第2話 市場とメアリおばさん

文字数 1,113文字

 ユーリは不思議そうな顔で俺に本当かと聞いて、そう言うのならと市場までついてきた。

 すっかり夕方になった市場には、夕飯を買いに来る買い物客で賑わっていた。

 少ししなびたキャベツ。

 みずみずしさはないし、いびつな形をしているピーマン。

 全て町だけで生産しているため目新しさはない。

 八百屋はにこにことこちらに手を振った。何故そうしてくれるのか分からないが、いつも俺に手を振ってくれて今日は何だか少し寂しそうだ。

 西日であかあかと光るリンゴ。

 青白くもきれいなナシ。

 果物を売る女は、大幅な値引きをして店を閉めようとしていた。

 干し物屋は干しブドウが美味しい。干しブドウがてらてらと光沢を放っている。

 今日は店主の方から俺に声をかけてくれた。

「コリーじゃないか。またメアリおばさんのお使いか?」

「違うよ。おばさんは自分で買いに来てるはずなんだけど。おばさん見てない?」

「いいや、おばさんなんて滅多に見ないからな。あの人頑固だからこっちも関わりたくねえ」

 俺はほんの少し心外な気がして抗議した。

「メアリおばさんは確かに考え方が凝り固まってるところもあるけど、根は優しい人だよ」

 店主は肩をすくめてどうだかなぁとぼやいた。

「何かお前さん良いことでもあったのか?」

 良いことがあったように見えたのだろうか。至って平然と会話しているつもりなのだが。それよりメアリおばさんの居場所を突き止めなければ。

「ないけど。おばさんどこに行ったのかなあ」

 店主は、隣の豚肉をさばいている肉屋に俺の質問をしてくれた。肉屋の女将はああそれならと角の通りを指差して質屋の方に行ったよと言った。

 質屋に着くとすらりと細長いおばさんと呼ぶには失礼に当たるほど、おしとやかで母親ぐらいの年齢に見えるメアリおばさんがいた。自分の宝石を売ってお金に変えているようだ。

 俺を見ると少し遠慮気味に今受け取ったばかりの金貨を握りしめた。店を出てからそっと俺に告げた。

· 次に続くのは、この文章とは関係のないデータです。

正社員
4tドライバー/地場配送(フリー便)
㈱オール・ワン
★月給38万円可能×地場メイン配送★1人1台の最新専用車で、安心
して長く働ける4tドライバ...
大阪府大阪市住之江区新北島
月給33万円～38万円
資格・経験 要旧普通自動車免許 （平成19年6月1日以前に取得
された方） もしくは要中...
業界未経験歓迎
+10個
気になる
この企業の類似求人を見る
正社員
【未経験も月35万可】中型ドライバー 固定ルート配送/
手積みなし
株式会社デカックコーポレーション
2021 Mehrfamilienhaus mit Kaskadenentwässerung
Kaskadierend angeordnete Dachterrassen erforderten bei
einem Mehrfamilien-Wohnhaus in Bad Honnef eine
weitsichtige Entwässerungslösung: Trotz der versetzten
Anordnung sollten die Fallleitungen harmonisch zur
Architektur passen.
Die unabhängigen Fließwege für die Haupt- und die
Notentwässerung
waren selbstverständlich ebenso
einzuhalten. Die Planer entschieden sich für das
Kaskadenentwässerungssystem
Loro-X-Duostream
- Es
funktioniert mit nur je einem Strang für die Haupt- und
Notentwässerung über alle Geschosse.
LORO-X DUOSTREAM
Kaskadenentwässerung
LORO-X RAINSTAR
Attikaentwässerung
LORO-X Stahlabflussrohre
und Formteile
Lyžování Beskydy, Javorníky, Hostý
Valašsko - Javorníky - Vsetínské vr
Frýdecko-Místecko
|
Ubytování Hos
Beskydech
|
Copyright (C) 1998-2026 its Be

「ユーリ君のいるところでちょっと見苦しかったわね。でもせっかくだし、うちで晩ごはん食べて行く? さっきパン屋さんで聞いたんだけど今夜は流れ星が降るそうよ」

 ユーリはメアリおばさんの話を聞いているのかよく分からない呆けた顔をしている。いつもなら真っ先に流れ星に感動するのに。待てよ、流れ星は昨日じゃなくて今夜なのか? 

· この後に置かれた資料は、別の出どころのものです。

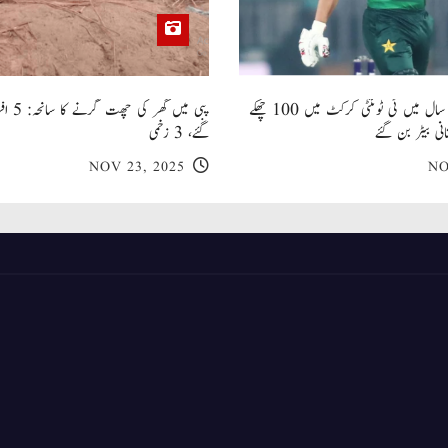
صاحبزادہ فرحان ایک سال میں ٹی ٹوئنٹی کرکٹ میں 100 چھکے
پبی میں
انی بیٹر بن گئے
گئے، 3 زخمی
NOV 23, 2025
NO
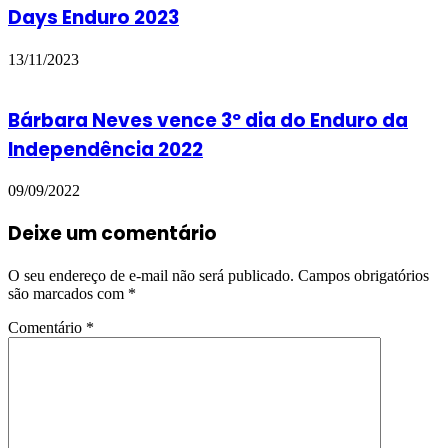
Days Enduro 2023
13/11/2023
Bárbara Neves vence 3º dia do Enduro da
Independência 2022
09/09/2022
Deixe um comentário
O seu endereço de e-mail não será publicado.
Campos obrigatórios
são marcados com
*
Comentário
*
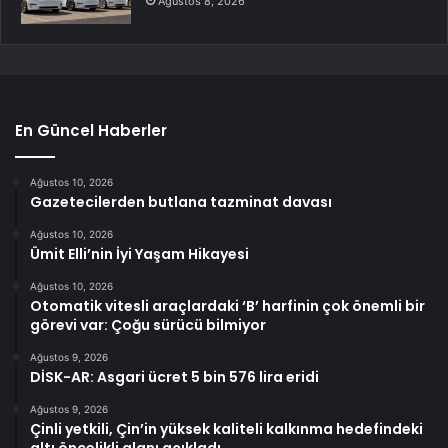
Ağustos 8, 2026
En Güncel Haberler
Ağustos 10, 2026
Gazetecilerden butlana tazminat davası
Ağustos 10, 2026
Ümit Elli’nin İyi Yaşam Hikayesi
Ağustos 10, 2026
Otomatik vitesli araçlardaki ‘B’ harfinin çok önemli bir
görevi var: Çoğu sürücü bilmiyor
Ağustos 9, 2026
DİSK-AR: Asgari ücret 5 bin 576 lira eridi
Ağustos 9, 2026
Çinli yetkili, Çin’in yüksek kaliteli kalkınma hedefindeki
altı öncelikli alanı açıkladı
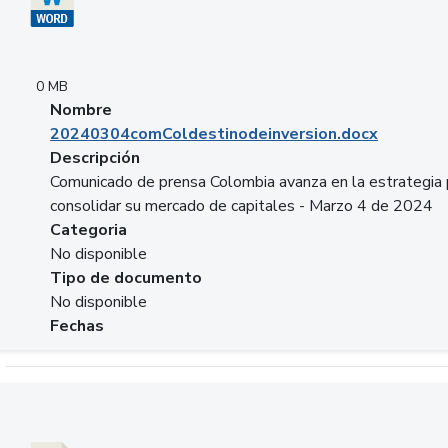
0 MB
Nombre
20240304comColdestinodeinversion.docx
Descripción
Comunicado de prensa Colombia avanza en la estrategia 
consolidar su mercado de capitales - Marzo 4 de 2024
Categoria
No disponible
Tipo de documento
No disponible
Fechas
Descargar 20240229preforoviviendaasobancaria.pptx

 ユーリはやっと朱色から群青色に変えた空を見上げてほくそ笑んだ。

「そうだった。今夜はペルセウス座流星群が見られる。誘うつもりだったんだ」

「やっぱり詳しいんだな」

「年上舐めるな」にんまりとしてユーリは走り出した。俺の家まで競争か。メアリおばさんは構わず先に行ってらっしゃいの意味をこめて頷いた。